Member of the Mississippi House of Representatives
- In office 1950 – January 3, 1956

Personal details
- Born: Thelma Williams October 27, 1912 Prentiss, Mississippi, U.S.
- Died: August 12, 1996 (aged 83) Prentiss, Mississippi, U.S.
- Party: Democratic
- Spouses: ; Paul Farr ​ ​(m. 1934; died 1950)​ ; James E. Baxter ​ ​(m. 1952; died 1996)​
- Children: 2
- Education: Belhaven College (BS)

= Thelma Farr Baxter =

American politician, schoolteacher, and business owner (1912–1996)

Thelma Williams Farr Baxter ( Williams; October 27, 1912 – August 12, 1996) was an American politician, schoolteacher, and business owner who served in the Mississippi House of Representatives from 1950 to 1956. A member of the Democratic Party, she was first elected after running unopposed to fill the seat vacated by her late husband, Paul Farr, who had died in a car accident. She ran for re-election the following year against four primary opponents; after no candidate received a majority of the vote, a runoff election was held, which Farr won. After leaving office in 1956, she continued to teach English and managed a family business.

==Early life and education==
Thelma Williams was born on October 27, 1912, in Prentiss, Mississippi. She was the daughter of Hiram G. Williams, a physician, and Dora Calhoun. She graduated summa cum laude from Belhaven College in 1934, obtaining the Bachelor of Science degree in dramatics and a certificate in expression. Williams married Paul Farr, an incoming student at the University of Mississippi School of Law, on September 12, 1934, and they had two children, Betty and Paul Jr. In addition to her occupation as an English teacher, she was active in local and statewide organizations, including as secretary of religious education in the Woman's Auxiliary of the Meridian Presbytery and disaster chairman of the Jefferson Davis County Red Cross. On May 3, 1950, Paul, who was in the middle of his second term in the Mississippi House of Representatives, died from injuries he sustained when his car hit a cow on the highway.

==State representative (1950–1956)==
A special election was held to fill the House seat vacated by Paul. Thelma announced her candidacy in October 1950. She ran unopposed and was elected the following month. Farr ran for re-election in 1951, and faced four primary opponents: R. D. Dyess, a Mississippi justice of the peace; C. E. Manton, a farmer who unsuccessfully ran against Paul Farr in 1947; Z. P. Polk, a farmer; and Joseph Dale, an attorney. Dale led the first primary with 1,206 votes, with 1,146 for Farr, 595 for Manton, 400 for Polk, and 257 for Dyess. Because no candidate received a majority of the vote, a runoff election was held between Farr and Dale, the top two candidates. Farr won the runoff with 55.6 percent of the vote, receiving 373 more votes than Dale.

Farr introduced a bill in February 1952 to keep animals off the roads by requiring livestock to be contained in an enclosure and enacting penalties for owners of animals on the loose. The bill was co-sponsored by 48 other representatives, but drew backlash from southern Mississippi lobbyists and was not brought for a full vote after referral to two House committees. The bill was eventually passed in 1956, shortly after Farr left office. During her time in the House, Farr also introduced a bill to reform the State Oil and Gas Board. She was chosen as the secretary of the state Democratic convention in June 1952.

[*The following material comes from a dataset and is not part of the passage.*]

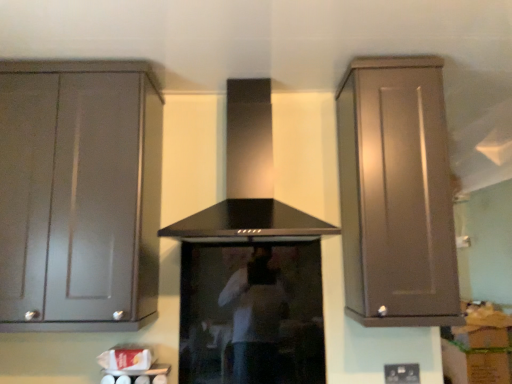 The image size is (512, 384). Find the location of `blank space above black matte vent at center (from a real-world perspective)`. blank space above black matte vent at center (from a real-world perspective) is located at coordinates (254, 63).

Farr married fellow state representative James E. Baxter in October 1952 in Laurel, Mississippi. Farr and Baxter had been deskmates in the Mississippi legislature and had begun dating around the end of the legislative session that year. They became the second married couple in the Mississippi House, along with Orene and John Farese.

Thelma Baxter was succeeded as state representative by Z. P. Polk on January 3, 1956.

==Later life and death==
After leaving the Mississippi legislature, Baxter taught 11th- and 12th-grade English at the new Prentiss Consolidated School. She later managed a family business for 20 years.

Baxter died of heart failure at Jefferson Davis County Hospital in Prentiss on August 12, 1996. She was 83 years old.